===== INFORMATION SHOWN =====

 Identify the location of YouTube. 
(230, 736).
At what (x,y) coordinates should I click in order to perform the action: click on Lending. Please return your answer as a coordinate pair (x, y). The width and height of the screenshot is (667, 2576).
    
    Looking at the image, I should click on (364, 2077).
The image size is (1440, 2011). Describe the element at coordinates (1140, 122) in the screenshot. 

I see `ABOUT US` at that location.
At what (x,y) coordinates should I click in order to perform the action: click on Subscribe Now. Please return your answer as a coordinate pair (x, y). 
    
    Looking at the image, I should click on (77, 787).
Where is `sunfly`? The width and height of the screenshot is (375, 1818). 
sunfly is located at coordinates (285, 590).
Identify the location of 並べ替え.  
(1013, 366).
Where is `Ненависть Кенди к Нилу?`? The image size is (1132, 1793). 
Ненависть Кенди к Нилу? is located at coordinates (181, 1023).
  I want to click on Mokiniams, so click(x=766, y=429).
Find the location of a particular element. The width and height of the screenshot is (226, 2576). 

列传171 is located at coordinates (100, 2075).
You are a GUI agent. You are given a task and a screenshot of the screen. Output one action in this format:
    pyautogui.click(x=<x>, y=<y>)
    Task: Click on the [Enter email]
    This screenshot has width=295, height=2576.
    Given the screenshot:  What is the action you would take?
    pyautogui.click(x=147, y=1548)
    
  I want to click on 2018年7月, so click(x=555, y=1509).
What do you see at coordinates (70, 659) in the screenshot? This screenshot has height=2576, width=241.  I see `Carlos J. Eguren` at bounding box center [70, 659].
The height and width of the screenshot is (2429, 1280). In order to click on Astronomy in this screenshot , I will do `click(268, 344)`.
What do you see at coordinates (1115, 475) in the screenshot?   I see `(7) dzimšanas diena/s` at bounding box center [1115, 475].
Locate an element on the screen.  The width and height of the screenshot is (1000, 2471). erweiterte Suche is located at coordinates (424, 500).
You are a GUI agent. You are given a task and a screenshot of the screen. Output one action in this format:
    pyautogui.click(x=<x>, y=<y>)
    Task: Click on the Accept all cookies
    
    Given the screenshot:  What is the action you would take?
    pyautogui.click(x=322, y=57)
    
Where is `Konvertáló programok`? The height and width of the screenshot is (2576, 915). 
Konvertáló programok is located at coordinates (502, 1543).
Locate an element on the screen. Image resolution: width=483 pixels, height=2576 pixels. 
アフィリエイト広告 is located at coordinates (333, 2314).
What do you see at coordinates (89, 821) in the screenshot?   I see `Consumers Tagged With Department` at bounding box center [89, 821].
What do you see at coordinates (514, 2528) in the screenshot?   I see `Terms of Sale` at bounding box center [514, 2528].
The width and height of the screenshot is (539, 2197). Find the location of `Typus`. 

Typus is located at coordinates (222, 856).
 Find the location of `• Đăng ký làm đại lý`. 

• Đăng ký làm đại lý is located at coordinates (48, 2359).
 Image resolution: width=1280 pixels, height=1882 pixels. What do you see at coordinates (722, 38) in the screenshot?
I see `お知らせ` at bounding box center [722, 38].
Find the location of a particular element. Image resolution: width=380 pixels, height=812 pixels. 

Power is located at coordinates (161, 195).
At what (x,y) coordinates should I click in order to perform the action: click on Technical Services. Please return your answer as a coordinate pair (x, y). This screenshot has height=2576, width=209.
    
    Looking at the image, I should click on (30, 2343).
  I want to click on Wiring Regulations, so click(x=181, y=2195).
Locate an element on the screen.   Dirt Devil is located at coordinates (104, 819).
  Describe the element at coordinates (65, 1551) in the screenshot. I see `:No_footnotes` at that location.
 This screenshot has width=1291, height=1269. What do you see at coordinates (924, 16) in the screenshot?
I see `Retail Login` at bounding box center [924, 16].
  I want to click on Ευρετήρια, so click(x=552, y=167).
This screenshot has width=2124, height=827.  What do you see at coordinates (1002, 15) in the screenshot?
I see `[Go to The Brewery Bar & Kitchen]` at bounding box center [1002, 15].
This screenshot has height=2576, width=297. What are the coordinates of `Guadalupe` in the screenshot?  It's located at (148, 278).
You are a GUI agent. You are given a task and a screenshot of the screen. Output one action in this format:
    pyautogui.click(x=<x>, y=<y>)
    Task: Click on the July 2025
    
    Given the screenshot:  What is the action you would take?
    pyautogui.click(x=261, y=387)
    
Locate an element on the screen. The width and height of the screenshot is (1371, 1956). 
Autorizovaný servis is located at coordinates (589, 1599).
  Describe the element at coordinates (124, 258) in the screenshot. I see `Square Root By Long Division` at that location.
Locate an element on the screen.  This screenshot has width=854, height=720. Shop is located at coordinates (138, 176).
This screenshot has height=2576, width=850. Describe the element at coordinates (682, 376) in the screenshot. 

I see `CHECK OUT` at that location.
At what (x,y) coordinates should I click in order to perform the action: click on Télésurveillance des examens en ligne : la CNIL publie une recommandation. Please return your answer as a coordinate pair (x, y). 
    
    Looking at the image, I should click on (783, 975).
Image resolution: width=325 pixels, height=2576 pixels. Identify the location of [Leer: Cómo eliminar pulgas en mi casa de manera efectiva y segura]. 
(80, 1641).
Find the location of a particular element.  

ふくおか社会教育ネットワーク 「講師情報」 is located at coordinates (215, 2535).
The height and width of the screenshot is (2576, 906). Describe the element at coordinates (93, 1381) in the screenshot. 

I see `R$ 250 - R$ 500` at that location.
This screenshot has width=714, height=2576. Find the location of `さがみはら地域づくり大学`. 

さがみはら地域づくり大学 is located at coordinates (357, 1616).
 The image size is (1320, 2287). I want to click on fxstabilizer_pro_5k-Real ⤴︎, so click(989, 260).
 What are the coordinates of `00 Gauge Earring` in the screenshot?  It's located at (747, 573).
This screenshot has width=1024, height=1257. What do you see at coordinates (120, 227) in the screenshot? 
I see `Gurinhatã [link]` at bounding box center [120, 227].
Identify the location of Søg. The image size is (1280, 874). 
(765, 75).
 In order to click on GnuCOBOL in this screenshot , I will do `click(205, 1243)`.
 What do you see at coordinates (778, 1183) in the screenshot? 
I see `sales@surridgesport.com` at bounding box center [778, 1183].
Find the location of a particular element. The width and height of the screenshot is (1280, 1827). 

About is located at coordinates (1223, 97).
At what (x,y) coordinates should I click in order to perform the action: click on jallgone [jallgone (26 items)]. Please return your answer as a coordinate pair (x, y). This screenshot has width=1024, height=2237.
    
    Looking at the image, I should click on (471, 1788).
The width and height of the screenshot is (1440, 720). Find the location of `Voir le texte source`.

=====

TASK DIRECTIONS:
Scan the records for the word "will", and copy each line where it is found.

WRITTEN ANSWER:
The height and width of the screenshot is (2429, 1280). In order to click on Astronomy in this screenshot , I will do `click(268, 344)`.
 In order to click on GnuCOBOL in this screenshot , I will do `click(205, 1243)`.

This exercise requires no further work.